Le titre est à lui seul l'oreille qui a écouté
Jean-Christophe Rufin répondre aux questions de
Fabrice Lardreau : des roches assimilées à tout ce qu'il y a de plus vivant et une humanité s'érigeant dans les hautes sphères de la bienveillance sur les parois de la liberté, de l'amitié, de la solidarité. Sans oublier celle de l'authenticité, la vraie, pas celle utilisée à des fins publicitaires, celle à l'image de ceux qui côtoient la montagne, l'affrontent, tentent de l'adopter ; franchise du geste, véracité de la conviction, sincérité des paroles.
Curieusement les relations entre l'écrivain et la montagne n'ont pas débuté sous les meilleurs auspices : enfant, il s'est retrouvé momentanément éloigné de sa famille, au coeur de la montagne suisse où Zeus avait lancé son foudre contre les parois des Alpes. Depuis la crainte de l'orage est restée – ça me parle énormément puisque pour votre serviteur c'est le contraire qui s'est produit. Mais le défi d'apprivoiser la bête rocheuse s'est ancré au plus profond de
Jean-Christophe Rufin dans un souci du respect des éléments et dans la satisfaction de se hisser sur les hauteurs de la liberté.
L'académicien raconte sa conception de l'alpinisme – ni militaire, ni hippie mais avec cette soif de faire corps avec la montagne, de sortir de sa zone de confort tout en étant conscient de ses dangers – et plus globalement sa vision sur la nature, l'écologie ; ô combien on ne peut séparer les éléments sur terre et surtout les opposer. Si l'homme est responsable des maux de la terre, c'est également ce même homme qui pourra apporter des solutions.
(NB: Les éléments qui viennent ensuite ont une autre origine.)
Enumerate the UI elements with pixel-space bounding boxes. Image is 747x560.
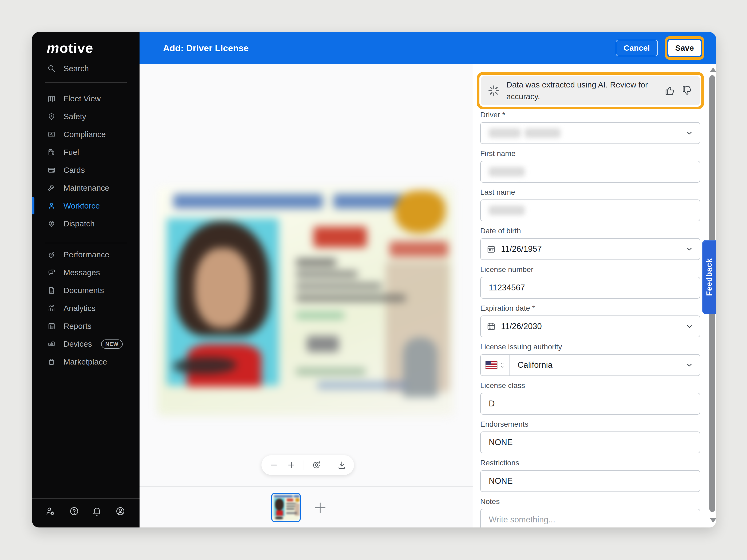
motive-logo: motive xyxy=(47,40,93,56)
sidebar-item-label: Devices xyxy=(63,340,92,349)
sidebar-item-workforce[interactable]: Workforce xyxy=(32,197,139,215)
ai-extraction-banner: Data was extracted using AI. Review for … xyxy=(481,76,700,105)
sidebar-footer xyxy=(32,499,139,528)
rotate-icon[interactable] xyxy=(311,460,321,470)
notification-bell-icon[interactable] xyxy=(92,506,102,516)
country-selector[interactable] xyxy=(481,355,510,375)
field-label-license-class: License class xyxy=(480,381,525,390)
sidebar-item-maintenance[interactable]: Maintenance xyxy=(32,179,139,197)
sidebar-divider xyxy=(45,82,127,83)
image-toolbar xyxy=(261,455,354,475)
sidebar-item-search[interactable]: Search xyxy=(32,60,139,77)
stopwatch-icon xyxy=(47,250,56,259)
date-of-birth-field[interactable]: 11/26/1957 xyxy=(480,238,700,260)
add-page-icon[interactable] xyxy=(312,499,329,516)
endorsements-value: NONE xyxy=(489,437,513,447)
field-label-driver: Driver * xyxy=(480,111,505,119)
sidebar-item-label: Cards xyxy=(63,166,85,175)
document-icon xyxy=(47,286,56,295)
field-label-first-name: First name xyxy=(480,149,515,158)
sidebar-item-fleet-view[interactable]: Fleet View xyxy=(32,90,139,107)
calendar-icon xyxy=(487,244,496,254)
search-icon xyxy=(47,64,56,73)
sidebar-item-messages[interactable]: Messages xyxy=(32,264,139,281)
logo-text: otive xyxy=(59,40,93,56)
chevron-down-icon xyxy=(686,129,693,137)
restrictions-value: NONE xyxy=(489,476,513,486)
sidebar-item-documents[interactable]: Documents xyxy=(32,282,139,299)
issuing-authority-value: California xyxy=(518,360,552,370)
restrictions-field[interactable]: NONE xyxy=(480,470,700,492)
license-class-field[interactable]: D xyxy=(480,393,700,415)
sidebar-divider xyxy=(45,243,127,243)
map-icon xyxy=(47,94,56,103)
cancel-button[interactable]: Cancel xyxy=(616,40,658,56)
admin-user-icon[interactable] xyxy=(45,506,55,516)
feedback-tab[interactable]: Feedback xyxy=(702,240,716,314)
chevron-down-icon xyxy=(686,361,693,369)
expiration-date-value: 11/26/2030 xyxy=(501,322,542,331)
sidebar-item-label: Marketplace xyxy=(63,357,107,366)
download-icon[interactable] xyxy=(337,460,347,470)
sidebar-item-label: Search xyxy=(63,64,89,73)
help-circle-icon[interactable] xyxy=(69,506,79,516)
thumbs-up-icon[interactable] xyxy=(664,85,676,97)
scrollbar-up-arrow[interactable] xyxy=(710,68,716,72)
sidebar-item-label: Dispatch xyxy=(63,219,95,228)
field-label-endorsements: Endorsements xyxy=(480,420,529,429)
driver-select[interactable] xyxy=(480,122,700,144)
field-label-restrictions: Restrictions xyxy=(480,459,519,467)
chevron-down-icon xyxy=(686,322,693,330)
notes-field[interactable]: Write something... xyxy=(480,509,700,528)
expiration-date-field[interactable]: 11/26/2030 xyxy=(480,316,700,337)
toolbar-divider xyxy=(304,460,304,470)
sidebar-item-reports[interactable]: Reports xyxy=(32,317,139,335)
sidebar-item-fuel[interactable]: Fuel xyxy=(32,143,139,161)
license-image xyxy=(157,187,454,416)
issuing-authority-field[interactable]: California xyxy=(480,354,700,376)
zoom-in-icon[interactable] xyxy=(286,460,297,470)
ai-banner-highlight-ring: Data was extracted using AI. Review for … xyxy=(477,72,704,109)
sidebar-item-devices[interactable]: Devices NEW xyxy=(32,335,139,353)
last-name-field[interactable] xyxy=(480,199,700,221)
account-circle-icon[interactable] xyxy=(115,506,125,516)
sidebar-item-label: Safety xyxy=(63,112,86,121)
sidebar-item-marketplace[interactable]: Marketplace xyxy=(32,353,139,371)
field-label-last-name: Last name xyxy=(480,188,515,196)
us-flag-icon xyxy=(486,361,497,369)
save-button-highlight-ring: Save xyxy=(665,36,704,60)
zoom-out-icon[interactable] xyxy=(269,460,279,470)
person-icon xyxy=(47,201,56,210)
scrollbar-down-arrow[interactable] xyxy=(710,518,716,523)
compliance-monitor-icon xyxy=(47,130,56,139)
sidebar-item-performance[interactable]: Performance xyxy=(32,246,139,264)
report-list-icon xyxy=(47,322,56,331)
chart-trend-icon xyxy=(47,304,56,313)
app-window: motive Search Fleet View Safety Complian xyxy=(32,32,716,528)
license-thumbnail[interactable] xyxy=(271,493,301,522)
license-number-value: 11234567 xyxy=(489,283,525,293)
sidebar-item-compliance[interactable]: Compliance xyxy=(32,126,139,143)
license-number-field[interactable]: 11234567 xyxy=(480,277,700,299)
calendar-icon xyxy=(487,322,496,331)
sidebar-item-dispatch[interactable]: Dispatch xyxy=(32,215,139,233)
sidebar-item-label: Fuel xyxy=(63,148,79,157)
sidebar-item-label: Workforce xyxy=(63,201,100,210)
sidebar-item-label: Maintenance xyxy=(63,184,109,192)
thumbnail-strip-divider xyxy=(139,486,473,487)
chevron-down-icon xyxy=(686,245,693,253)
sidebar-item-analytics[interactable]: Analytics xyxy=(32,299,139,317)
save-button[interactable]: Save xyxy=(668,40,701,56)
page-title: Add: Driver License xyxy=(163,43,249,53)
redacted-value xyxy=(489,206,525,215)
endorsements-field[interactable]: NONE xyxy=(480,431,700,453)
date-of-birth-value: 11/26/1957 xyxy=(501,244,542,254)
thumbs-down-icon[interactable] xyxy=(681,85,693,97)
redacted-value xyxy=(489,128,521,138)
sidebar-item-safety[interactable]: Safety xyxy=(32,108,139,125)
first-name-field[interactable] xyxy=(480,161,700,183)
sidebar-item-label: Compliance xyxy=(63,130,106,139)
shield-icon xyxy=(47,112,56,121)
sidebar-item-cards[interactable]: Cards xyxy=(32,161,139,179)
field-label-expiration-date: Expiration date * xyxy=(480,304,535,313)
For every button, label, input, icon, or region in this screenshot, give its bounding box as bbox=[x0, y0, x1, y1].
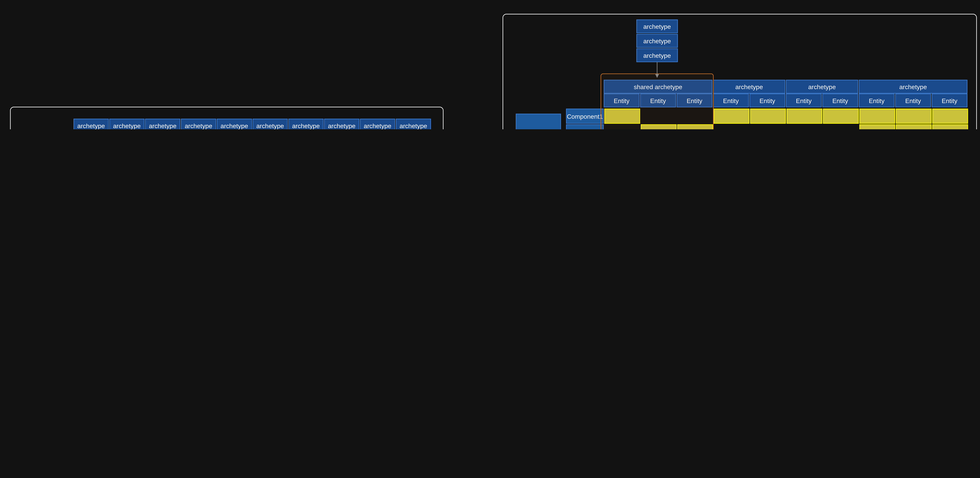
header-cell: archetype bbox=[786, 80, 858, 94]
data-cell bbox=[604, 108, 640, 124]
header-cell: archetype bbox=[288, 119, 323, 129]
header-cell: archetype bbox=[324, 119, 359, 129]
group1-table: shared archetypearchetypearchetypearchet… bbox=[604, 80, 967, 107]
header-cell: archetype bbox=[73, 119, 108, 129]
data-cell bbox=[932, 108, 968, 124]
data-cell bbox=[677, 124, 713, 129]
header-cell: Entity bbox=[822, 94, 858, 108]
data-cell bbox=[932, 124, 968, 129]
header-cell: archetype bbox=[145, 119, 180, 129]
header-cell: archetype bbox=[360, 119, 395, 129]
data-cell bbox=[750, 108, 786, 124]
header-cell: Entity bbox=[676, 94, 713, 108]
header-cell: archetype bbox=[109, 119, 145, 129]
data-cell bbox=[641, 124, 676, 129]
right-panel: archetypearchetypearchetype Group1 share… bbox=[503, 14, 977, 129]
header-cell: archetype bbox=[636, 19, 678, 33]
header-cell: Entity bbox=[932, 94, 967, 108]
header-cell: archetype bbox=[636, 48, 678, 62]
data-cell bbox=[859, 108, 895, 124]
group1-body: Component1Component2Component3Component4 bbox=[566, 108, 968, 129]
data-cell bbox=[896, 108, 932, 124]
header-cell: archetype bbox=[713, 80, 785, 94]
data-cell bbox=[823, 124, 859, 129]
label-cell: Component2 bbox=[566, 124, 604, 129]
data-cell bbox=[896, 124, 932, 129]
label-cell: Component1 bbox=[566, 108, 604, 124]
data-cell bbox=[786, 124, 822, 129]
data-cell bbox=[714, 124, 749, 129]
header-cell: Entity bbox=[713, 94, 749, 108]
data-cell bbox=[750, 124, 786, 129]
header-cell: archetype bbox=[636, 34, 678, 48]
header-cell: Entity bbox=[749, 94, 785, 108]
header-cell: archetype bbox=[253, 119, 288, 129]
data-cell bbox=[604, 124, 640, 129]
header-cell: Entity bbox=[895, 94, 931, 108]
header-cell: Entity bbox=[640, 94, 676, 108]
header-cell: archetype bbox=[217, 119, 252, 129]
data-cell bbox=[823, 108, 859, 124]
header-cell: archetype bbox=[396, 119, 431, 129]
data-cell bbox=[786, 108, 822, 124]
data-cell bbox=[714, 108, 749, 124]
group1-label: Group1 bbox=[515, 114, 561, 129]
archetype-stack: archetypearchetypearchetype bbox=[636, 19, 678, 62]
header-cell: shared archetype bbox=[604, 80, 712, 94]
data-cell bbox=[641, 108, 676, 124]
left-header: archetypearchetypearchetypearchetypearch… bbox=[73, 119, 431, 129]
header-cell: archetype bbox=[859, 80, 967, 94]
data-cell bbox=[859, 124, 895, 129]
header-cell: archetype bbox=[181, 119, 216, 129]
header-cell: Entity bbox=[859, 94, 894, 108]
header-cell: Entity bbox=[786, 94, 822, 108]
data-cell bbox=[677, 108, 713, 124]
header-cell: Entity bbox=[604, 94, 640, 108]
left-panel: archetypearchetypearchetypearchetypearch… bbox=[10, 107, 444, 129]
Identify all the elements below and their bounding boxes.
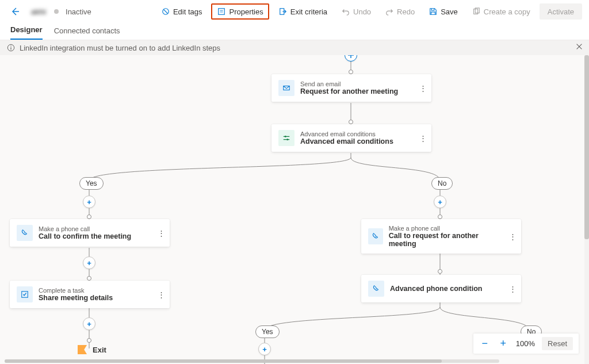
node-more-button[interactable]: ⋮	[419, 84, 427, 93]
plus-icon	[348, 55, 354, 58]
node-call-request[interactable]: Make a phone call Call to request for an…	[361, 219, 521, 254]
undo-icon	[341, 7, 350, 16]
connector-dot	[87, 338, 91, 343]
zoom-control: − + 100% Reset	[473, 334, 579, 354]
status-dot-icon	[54, 9, 59, 14]
record-name: akhi	[28, 7, 49, 16]
status-text: Inactive	[66, 7, 91, 16]
horizontal-scrollbar[interactable]	[5, 359, 499, 363]
back-button[interactable]	[7, 3, 23, 20]
info-icon	[7, 44, 15, 52]
scrollbar-thumb[interactable]	[5, 359, 442, 363]
exit-label: Exit	[93, 346, 106, 354]
save-button[interactable]: Save	[424, 3, 462, 20]
branch-yes-pill[interactable]: Yes	[255, 325, 280, 338]
node-more-button[interactable]: ⋮	[158, 290, 165, 299]
activate-label: Activate	[548, 7, 574, 16]
arrow-left-icon	[10, 7, 20, 16]
flag-icon	[78, 345, 87, 354]
exit-criteria-label: Exit criteria	[290, 7, 327, 16]
node-advanced-email-conditions[interactable]: Advanced email conditions Advanced email…	[271, 124, 431, 152]
svg-point-28	[285, 136, 286, 137]
zoom-reset-button[interactable]: Reset	[542, 337, 573, 350]
undo-label: Undo	[353, 7, 371, 16]
conditions-icon	[278, 130, 294, 146]
properties-icon	[217, 7, 226, 16]
connector-dot	[87, 276, 91, 281]
node-title: Advanced email conditions	[300, 137, 393, 145]
activate-button: Activate	[540, 3, 582, 20]
phone-icon	[17, 225, 33, 241]
add-step-button[interactable]: +	[434, 196, 446, 208]
node-title: Share meeting details	[39, 294, 113, 302]
branch-no-pill[interactable]: No	[431, 177, 453, 190]
info-banner: LinkedIn integration must be turned on t…	[0, 40, 589, 55]
connector-dot	[438, 214, 442, 219]
svg-line-1	[163, 10, 167, 14]
connector-dot	[349, 120, 353, 124]
node-more-button[interactable]: ⋮	[419, 134, 427, 143]
scrollbar-thumb[interactable]	[584, 55, 589, 239]
add-step-button[interactable]: +	[258, 343, 271, 355]
node-title: Call to confirm the meeting	[39, 232, 131, 240]
redo-button: Redo	[380, 3, 419, 20]
node-type: Make a phone call	[39, 225, 131, 232]
node-type: Advanced email conditions	[300, 131, 393, 137]
node-call-confirm[interactable]: Make a phone call Call to confirm the me…	[10, 219, 170, 247]
branch-yes-pill[interactable]: Yes	[79, 177, 104, 190]
start-node[interactable]	[345, 55, 357, 62]
connector-dot	[87, 214, 91, 219]
node-complete-task[interactable]: Complete a task Share meeting details ⋮	[10, 281, 170, 308]
zoom-out-button[interactable]: −	[479, 338, 491, 350]
phone-condition-icon	[368, 281, 384, 297]
canvas[interactable]: Send an email Request for another meetin…	[0, 55, 589, 364]
tab-designer[interactable]: Designer	[10, 25, 43, 40]
close-icon	[575, 43, 583, 51]
node-type: Send an email	[300, 81, 398, 87]
exit-criteria-button[interactable]: Exit criteria	[274, 3, 332, 20]
canvas-viewport[interactable]: Send an email Request for another meetin…	[0, 55, 589, 364]
node-more-button[interactable]: ⋮	[509, 285, 517, 293]
save-icon	[429, 7, 438, 16]
node-advanced-phone-condition[interactable]: Advanced phone condition ⋮	[361, 275, 521, 302]
create-copy-button: Create a copy	[467, 3, 535, 20]
task-icon	[17, 286, 33, 302]
email-icon	[278, 80, 294, 96]
exit-icon	[278, 7, 288, 16]
svg-point-10	[10, 45, 12, 47]
top-bar: akhi Inactive Edit tags Properties Exit …	[0, 0, 589, 23]
banner-close-button[interactable]	[575, 43, 583, 53]
redo-label: Redo	[397, 7, 415, 16]
node-more-button[interactable]: ⋮	[509, 232, 517, 241]
copy-icon	[472, 7, 481, 16]
node-more-button[interactable]: ⋮	[158, 229, 165, 237]
edit-tags-label: Edit tags	[173, 7, 202, 16]
svg-point-29	[286, 139, 288, 140]
tab-row: Designer Connected contacts	[0, 23, 589, 40]
exit-node[interactable]: Exit	[78, 345, 106, 354]
node-title: Call to request for another meeting	[389, 232, 498, 248]
add-step-button[interactable]: +	[83, 256, 95, 269]
redo-icon	[385, 7, 394, 16]
svg-rect-2	[219, 9, 225, 15]
create-copy-label: Create a copy	[484, 7, 530, 16]
edit-tags-button[interactable]: Edit tags	[156, 3, 207, 20]
add-step-button[interactable]: +	[83, 196, 95, 208]
node-title: Request for another meeting	[300, 87, 398, 95]
connector-dot	[349, 70, 353, 74]
banner-message: LinkedIn integration must be turned on t…	[20, 44, 220, 52]
zoom-in-button[interactable]: +	[498, 338, 509, 350]
tab-connected-contacts[interactable]: Connected contacts	[54, 26, 120, 40]
save-label: Save	[441, 7, 458, 16]
tag-icon	[161, 7, 170, 16]
properties-button[interactable]: Properties	[211, 3, 269, 20]
phone-icon	[368, 228, 383, 244]
node-type: Complete a task	[39, 287, 113, 294]
node-type: Make a phone call	[389, 225, 498, 232]
add-step-button[interactable]: +	[83, 317, 95, 330]
properties-label: Properties	[229, 7, 263, 16]
connector-dot	[438, 269, 442, 274]
node-title: Advanced phone condition	[390, 285, 482, 293]
zoom-level: 100%	[516, 339, 535, 348]
node-send-email[interactable]: Send an email Request for another meetin…	[271, 74, 431, 102]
Si la montagne est évidemment le socle de ce livre, d'autres lieux sont évoqués, notamment le Berry et ses cieux qui imitent les sommets, et, diverses réflexions escaladent les paragraphes en fixant bien consciencieusement les pitons sur les falaises de la nuance ; Rufin abomine les idéologies extrêmes, les combats soi-disant pour le bien qui mènent paradoxalement à la violence. Celui qui met toujours en fiction des personnages solaires aime la réalité de la lumière, préfère avancer que reculer, construire que détruire, allumer toute source de vie plutôt que d'enfermer les âmes dans des couloirs crépusculaires.
Avec toute l'humilité qu'on lui connaît,
Jean-Christophe Rufin refuse de se considérer comme un grand alpiniste. Pourtant il ouvre des voies sur les versants de notre société, en réchauffant l'ubac et en apportant de la fraîcheur vers l'adret ; une façon de soigner par les mots ce qui engendre les maux.